### Task to complete
Within the records below, how many lines hold the string "grid"? State that number and nothing else.

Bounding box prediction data
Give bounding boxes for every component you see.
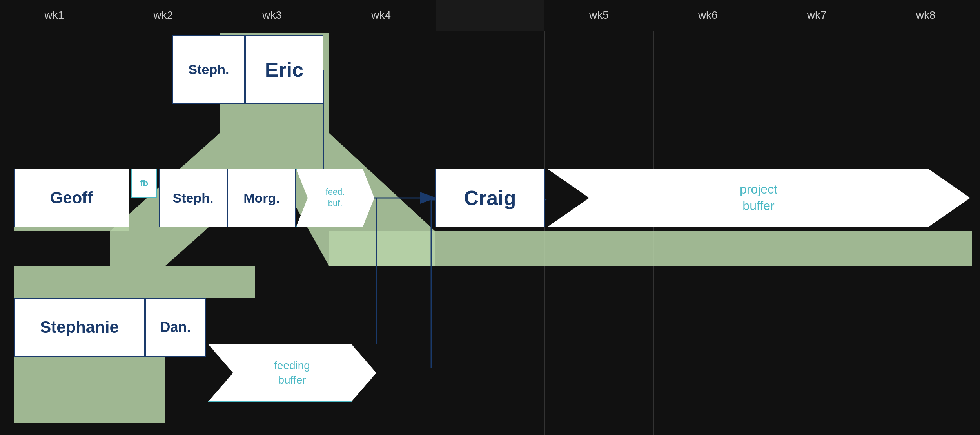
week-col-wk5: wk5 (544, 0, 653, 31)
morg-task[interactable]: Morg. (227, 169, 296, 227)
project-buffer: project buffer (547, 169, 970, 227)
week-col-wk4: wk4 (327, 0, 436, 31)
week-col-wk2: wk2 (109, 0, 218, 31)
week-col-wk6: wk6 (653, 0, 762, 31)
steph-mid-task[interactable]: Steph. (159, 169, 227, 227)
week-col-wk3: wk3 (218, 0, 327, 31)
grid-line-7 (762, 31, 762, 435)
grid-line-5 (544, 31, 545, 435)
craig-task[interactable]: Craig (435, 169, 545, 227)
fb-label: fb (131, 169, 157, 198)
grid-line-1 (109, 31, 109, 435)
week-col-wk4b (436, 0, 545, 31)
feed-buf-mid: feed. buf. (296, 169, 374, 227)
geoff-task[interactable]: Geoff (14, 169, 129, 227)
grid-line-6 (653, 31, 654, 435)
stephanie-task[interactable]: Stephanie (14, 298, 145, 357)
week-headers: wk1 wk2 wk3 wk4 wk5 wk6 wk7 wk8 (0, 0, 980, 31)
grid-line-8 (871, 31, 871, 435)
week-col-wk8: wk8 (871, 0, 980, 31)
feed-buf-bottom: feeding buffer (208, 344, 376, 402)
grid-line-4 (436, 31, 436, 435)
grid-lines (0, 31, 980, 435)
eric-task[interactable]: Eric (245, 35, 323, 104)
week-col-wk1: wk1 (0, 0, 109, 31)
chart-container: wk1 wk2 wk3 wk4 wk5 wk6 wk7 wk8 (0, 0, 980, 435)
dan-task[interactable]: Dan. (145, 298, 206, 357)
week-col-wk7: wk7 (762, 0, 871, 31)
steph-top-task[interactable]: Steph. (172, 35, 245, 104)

### Task response
7